* [Task item] Copy exactly the line that contains "יום הולדת סמי הכבאי" plus all remaining lines of the data, and leave out every line before it.

*** The records ***

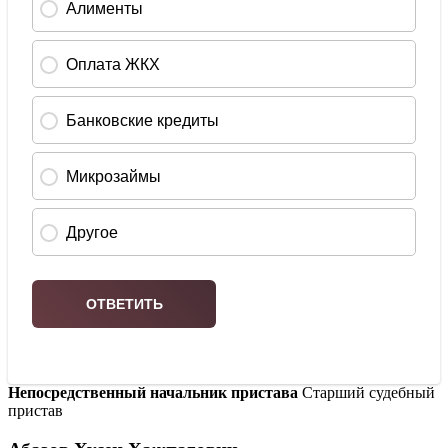
Непосредственный начальник пристава
Старший судебный
пристав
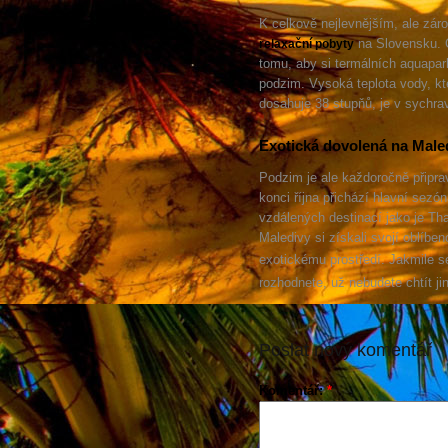
K celkově nejlevnějším, ale zár
na Slovensku. Č
relaxační pobyty
tomu, aby si termálních aquapark
podzim. Vysoká teplota vody, kt
dosahuje 38 stupňů, je v sychra
Exotická dovolená na Male
Podzim je ale každoročně připrav
konci října přichází hlavní sezó
vzdálených destinací jako je Th
Maledivy si získali svojí oblíben
exotickému prostředí. Jakmile s
rozhodnete, už nebudete chtít ji
Poslat nový komentář
Komentář:
*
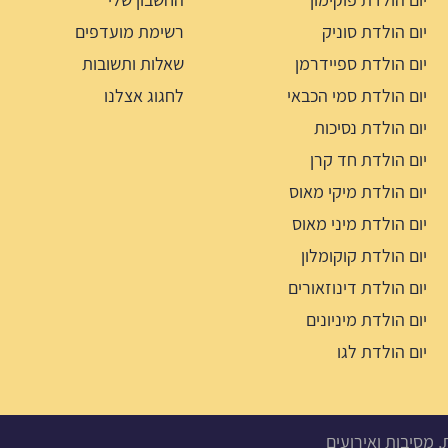
יום הולדת סוניק
רשימת מועדפים
יום הולדת ספיידרמן
שאלות ותשובות
יום הולדת סמי הכבאי
לחגוג אצלנו
יום הולדת נסיכות
יום הולדת חד קרן
יום הולדת מיקי מאוס
יום הולדת מיני מאוס
יום הולדת קוקומלון
יום הולדת דינוזאורים
יום הולדת מיניונים
יום הולדת לגו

*** End of The records ***

* [Problem solution]
יום הולדת סמי הכבאי
לחגוג אצלנו
יום הולדת נסיכות
יום הולדת חד קרן
יום הולדת מיקי מאוס
יום הולדת מיני מאוס
יום הולדת קוקומלון
יום הולדת דינוזאורים
יום הולדת מיניונים
יום הולדת לגו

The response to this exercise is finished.